BEGIN STUDY MATERIAL
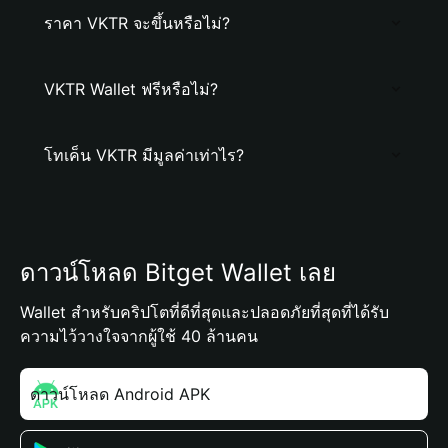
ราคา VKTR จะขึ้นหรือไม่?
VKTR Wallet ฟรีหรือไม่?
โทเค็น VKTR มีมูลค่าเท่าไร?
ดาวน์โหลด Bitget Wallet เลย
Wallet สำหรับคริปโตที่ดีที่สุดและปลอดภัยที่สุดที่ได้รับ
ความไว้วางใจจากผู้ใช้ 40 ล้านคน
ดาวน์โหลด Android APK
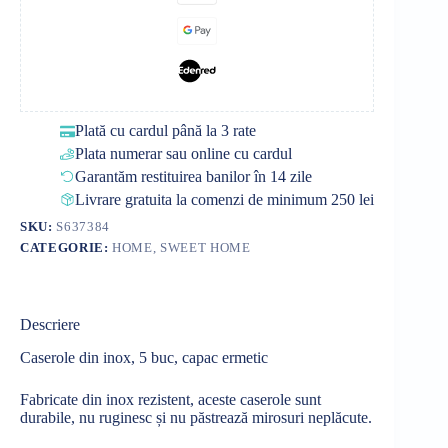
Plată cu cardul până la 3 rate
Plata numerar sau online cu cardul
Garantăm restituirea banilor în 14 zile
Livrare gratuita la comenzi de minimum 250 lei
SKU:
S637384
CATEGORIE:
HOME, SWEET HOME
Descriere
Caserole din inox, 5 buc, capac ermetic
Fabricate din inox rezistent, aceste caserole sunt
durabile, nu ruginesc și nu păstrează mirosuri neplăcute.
END STUDY MATERIAL
BEGIN STUDY MATERIAL
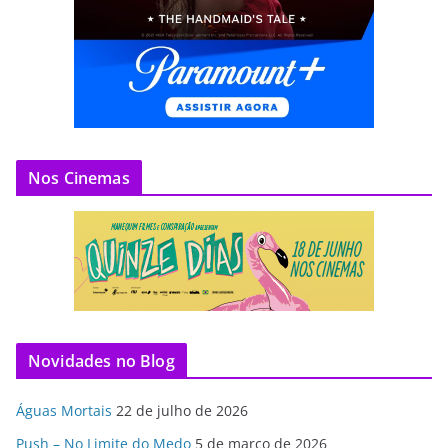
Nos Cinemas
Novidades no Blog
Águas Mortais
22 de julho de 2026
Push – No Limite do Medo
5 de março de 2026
END STUDY MATERIAL
*EXERCISE GOAL*:
Because only one stretch of the records is wanted, please output the lines from the one holding "ราคา VKTR จะขึ้นหรือไม่?" through the one holding "durabile, nu ruginesc" exactly, both included, and leave every picture out.

*YOUR SOLUTION*:
ราคา VKTR จะขึ้นหรือไม่?
VKTR Wallet ฟรีหรือไม่?
โทเค็น VKTR มีมูลค่าเท่าไร?
ดาวน์โหลด Bitget Wallet เลย
Wallet สำหรับคริปโตที่ดีที่สุดและปลอดภัยที่สุดที่ได้รับ
ความไว้วางใจจากผู้ใช้ 40 ล้านคน
ดาวน์โหลด Android APK
Plată cu cardul până la 3 rate
Plata numerar sau online cu cardul
Garantăm restituirea banilor în 14 zile
Livrare gratuita la comenzi de minimum 250 lei
SKU:
S637384
CATEGORIE:
HOME, SWEET HOME
Descriere
Caserole din inox, 5 buc, capac ermetic
Fabricate din inox rezistent, aceste caserole sunt
durabile, nu ruginesc și nu păstrează mirosuri neplăcute.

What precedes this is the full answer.